## quick example: each genealogy in an msprime simulation with recombination is one branch move away from each of its neighbors

In [1]:
import numpy as np
import strange
import toytree

In [2]:
rtr = toytree.rtree().coaltree(ntips=8,seed=42)
rtr3 = rtr.mod.node_scale_root_height(3)
rtr3.draw();

In [3]:
Ne = 50000
mut = 1e-8
kwargs = {
    "workdir": "../tests",
    "mutation_rate": mut,
    "recombination_rate": 1e-9,
    "theta": Ne*mut*4,
    "length": int(1e6), 
    "get_sequences": False,
    "random_seed": 42,
}

# simulation object
coal8 = strange.Coalseq(tree=rtr3, name="coal8", **kwargs)

In [4]:
len(coal8.tree_table)

1117

### ^1117 genealogies (a lot of ILS because of largeish pop size & shortish branches)

### I want a function that will tell me the heights of internal nodes on a given tree:

In [5]:
def get_int_node_vals(ttree):
    nodecoords = np.round(ttree.get_node_coordinates()[:,0],decimals=4)
    nodecoords = np.abs(nodecoords[nodecoords != 0])
    return(nodecoords)

In [6]:
get_int_node_vals(toytree.tree(coal8.tree_table.mstree[0]))

array([108781.7321, 121266.1262, 182111.8093,  64174.0087, 304083.2916,
       204293.3243, 473009.5932])

### How many internal node heights change from one tree to the next? This should indicate how many nodes are changing between trees.

In [7]:
nodes1 = np.round(get_int_node_vals(toytree.tree(coal8.tree_table.mstree[0])),decimals=4)
nodes2 = np.round(get_int_node_vals(toytree.tree(coal8.tree_table.mstree[1])),decimals=4)

counter = 0
for i in nodes1:
    if i in nodes2:
        counter += 1
        
counter

6

### This is saying that the exact heights for 6 of the 7 nodes stays the exact same -- implying that only one node changed from genealogy 0 to genealogy 1.

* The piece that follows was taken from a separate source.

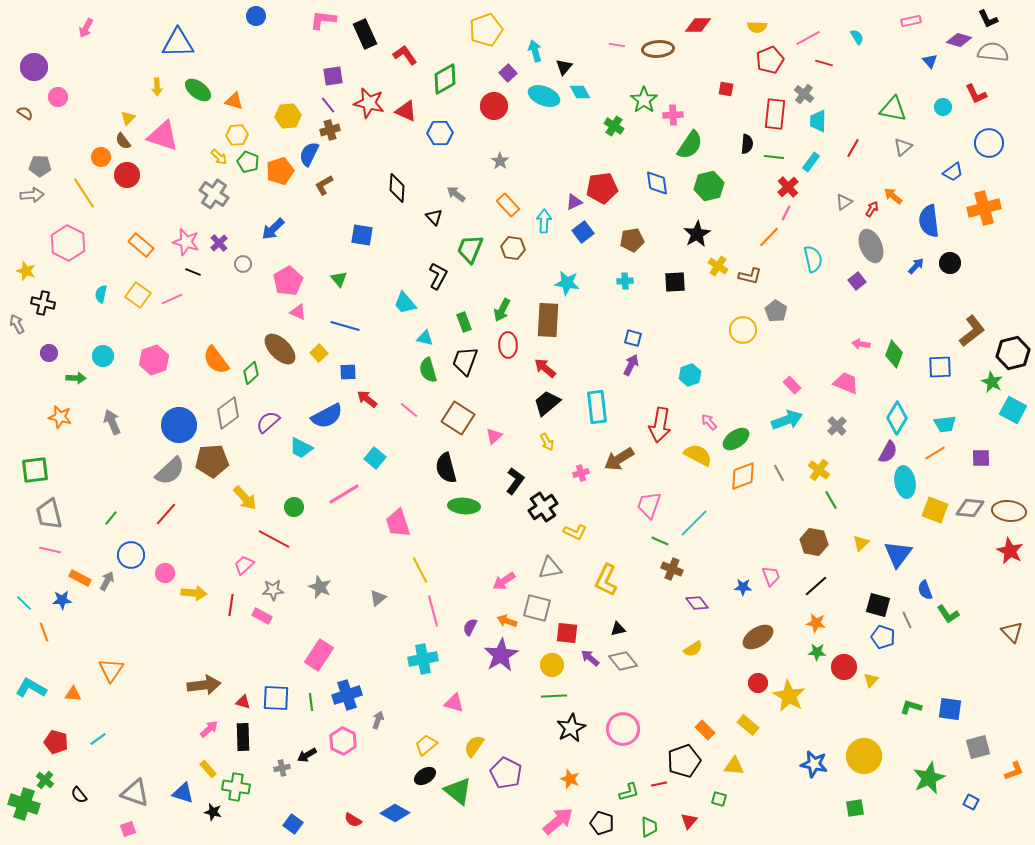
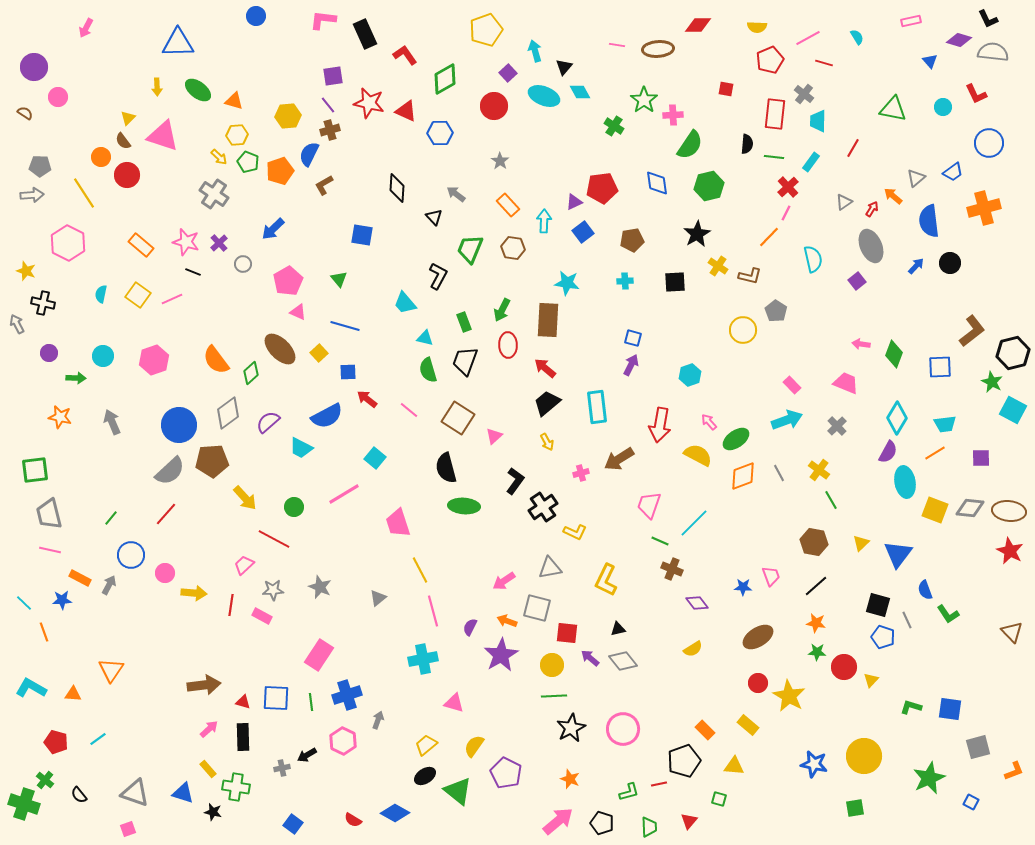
gray triangle at (903, 147): moved 13 px right, 31 px down
gray arrow at (107, 581): moved 2 px right, 4 px down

### let's iterate through every neighboring pair of trees to see how many nodes move between them:

In [8]:
# this time our counter is an array of zeros, where each entry corresponds to the 
# number of shared nodes between a neighboring pair of genealogies
counter = np.zeros((len(coal8.tree_table)-1),dtype=np.int8)
for treenum in range(len(coal8.tree_table)-1):
    nodes1 = np.round(get_int_node_vals(toytree.tree(coal8.tree_table.mstree[treenum])),decimals=4)
    nodes2 = np.round(get_int_node_vals(toytree.tree(coal8.tree_table.mstree[treenum+1])),decimals=4)
    for i in nodes1:
        if i in nodes2:
            counter[treenum] += 1

In [9]:
counter

array([6, 6, 6, ..., 6, 6, 6], dtype=int8)

In [10]:
np.all(counter == 6)

True

### this is telling us that every genealogy shares 6 of its 7 nodes with each of its two neighbors.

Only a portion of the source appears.